APCU free over testrun:
apcu-free-over-testrun-40852.png
@vaplas completion script for the testrun:
tests-completed-over-time-40852.png
# of requests per second over testrun:
concurrent-requests-over-testrun-40852.png

moshe weitzman’s picture

graph actually shows that when the APCU cache fills up it is flushed completely.

That sounds like a really risky property for a cache backend. I dont think I would use it.

Anonymous’s picture

#22: @gambry, you read the diagram absolutely right. As already said @tacituseu, we have a large drawdown in the rest-tests period. We also have a simple test to send requests on node create (#2930022-53: Testing fails 'CI aborted' and 'apcu memory'), which leads to the same effect. So, the bottleneck not in rest-tests, but somewhere nearby.

#24: I like the analogy with the limited size of the hash table, in which there are always delays due to the large number of collisions during the generation of keys. But perhaps your assumption is more true.

#25: The first graph shows that the memory is constantly striving to end but resets before the critical zero? And in the central case it is not happen. In this case, we may need some more stable reset-trigger after the each of tests?

tacituseu’s picture

Re #26: trying to figure out the exact mechanism, those apcu_store errors do seem to pop out when the cache is nearly exhausted and there are many requests in flight at the same time (e.g. for test run in #25 at the second dip when it has 35MB free - request #33909, timestamp 20171216001325).

Re #27: could be something to it, digging into apcu-5.1.8.tgz, check apc.entries_hint, also some info in apcu-5.1.8\TECHNOTES.txt, will keep trying to characterize its content.

Mixologic’s picture

So, something is kinda terrible with how we're using apcu, at least on the testbots.

In the php7/sqlite environment, if I bump the cache to 8gb of memory so that we can fit everything without ever having to evict, the test time goes up to Test run duration: 54 min 34 sec

With it set to 2GB, we see anything from 27-32 minutes typcially

If I *shut it off entirely*, it goes down to Test run duration: 22 min 10 sec

So, these 'random errors' are race conditions in apcu that manifest when you try and have 32 processes cramming 4.5 million objects into it and never do any cleaning of all the cached data in there.

Is there any way that we can empty all the cached data for a test when that test is complete?

mpdonadio’s picture

APCu not being a real LRU cache make it horrible to deal with.

Is there any way that we can empty all the cached data for a test when that test is complete?
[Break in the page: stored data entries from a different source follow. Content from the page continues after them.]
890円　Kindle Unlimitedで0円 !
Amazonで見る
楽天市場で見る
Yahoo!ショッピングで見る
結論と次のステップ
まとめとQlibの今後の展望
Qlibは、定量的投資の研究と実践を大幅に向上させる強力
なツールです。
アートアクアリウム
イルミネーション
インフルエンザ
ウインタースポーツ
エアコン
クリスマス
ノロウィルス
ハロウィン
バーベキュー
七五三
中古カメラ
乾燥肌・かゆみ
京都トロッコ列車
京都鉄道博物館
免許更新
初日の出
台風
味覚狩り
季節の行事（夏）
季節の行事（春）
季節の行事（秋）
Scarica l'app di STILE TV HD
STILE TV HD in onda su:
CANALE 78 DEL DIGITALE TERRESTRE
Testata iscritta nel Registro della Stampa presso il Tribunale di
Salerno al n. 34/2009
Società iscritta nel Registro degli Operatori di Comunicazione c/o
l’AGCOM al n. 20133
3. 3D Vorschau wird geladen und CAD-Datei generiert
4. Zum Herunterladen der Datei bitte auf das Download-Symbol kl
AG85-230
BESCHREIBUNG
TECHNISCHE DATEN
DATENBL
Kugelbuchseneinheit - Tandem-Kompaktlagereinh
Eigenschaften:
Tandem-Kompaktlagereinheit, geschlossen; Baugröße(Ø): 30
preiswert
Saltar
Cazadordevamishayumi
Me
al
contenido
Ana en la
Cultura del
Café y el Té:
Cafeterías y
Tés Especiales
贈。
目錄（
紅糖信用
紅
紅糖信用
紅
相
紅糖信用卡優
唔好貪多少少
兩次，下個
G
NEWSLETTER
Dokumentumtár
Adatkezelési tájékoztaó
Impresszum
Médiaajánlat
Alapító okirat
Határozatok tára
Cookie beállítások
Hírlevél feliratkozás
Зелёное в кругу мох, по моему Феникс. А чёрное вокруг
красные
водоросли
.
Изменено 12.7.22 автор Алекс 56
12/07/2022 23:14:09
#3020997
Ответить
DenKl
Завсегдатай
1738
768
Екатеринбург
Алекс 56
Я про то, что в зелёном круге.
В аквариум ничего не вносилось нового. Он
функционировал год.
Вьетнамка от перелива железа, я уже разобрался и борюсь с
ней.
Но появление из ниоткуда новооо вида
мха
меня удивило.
The main challenge with this is that the backend doesn't keep track of what $bin:$cid got set throughout the lifetime of a request. So the potential solution would be to

- add a property which would track $bin:$cid
- set/delete would have to do the housekeeping
- we would have to add a __destruct() to iterate and apcu_delete($bin:$cid)

We would probably also want to subclass ApcuBackend to ApcuLifetimeBackend for BC, and because we really only want to do this for tests (and someone may find a use for this outside of testing, similar to the in-memory one).

catch’s picture

Re #26: trying to figure out the exact mechanism, those apcu_store errors do seem to pop out when the cache is nearly exhausted and there are many requests in flight at the same time (e.g. for test run in #25 at the second dip when it has 35MB free - request #33909, timestamp 20171216001325).

IME you hit APCu errors not due to it emptying, but due to it not emptying when it's fragmented.

Let's say you have a 1mb item to cache, and two slots with 500kb each. You now cannot write the item (hence the unable to allocate error), but also APC isn't 'full' so it doesn't clear out.

@Mixologic is right though. The way we use APCu in core is fine for single site situations, since the cache size is finite. It should never be used for multiple sites on one server and that's what we're doing with the test bot.

We could possibly do something in functional tests to removeBin() from child sites on test completion. Might help a bit. Or we might need to not test with APCu except for actual cache tests.

mpdonadio’s picture

IME you hit APCu errors not due to it emptying, but due to it not emptying when it's fragmented.

IIRC, that is only the case when you are using TTLs. With "permanent" entries, it should dump. I have an old, old issue in the PHP issue queue trying to get clarification on the exact strategy that it uses, but I don't think it ever got answered. My understanding is my memory (ha!) of reading the code.

I think disabling APCu for tests and seeing what the impact on run times is the best option right now; my guts says that removeBin() on teardown may cause different problems.

tacituseu’s picture

@vaplas was right in #27.2 and much earlier in #23, the slowdowns are all from apc.entries_hint defaulting to 4K and the tests cramming there 5M of variables, confirmed by @Mixologic #106.
Also see graphs he made in #111, they correlate test completion with free cache.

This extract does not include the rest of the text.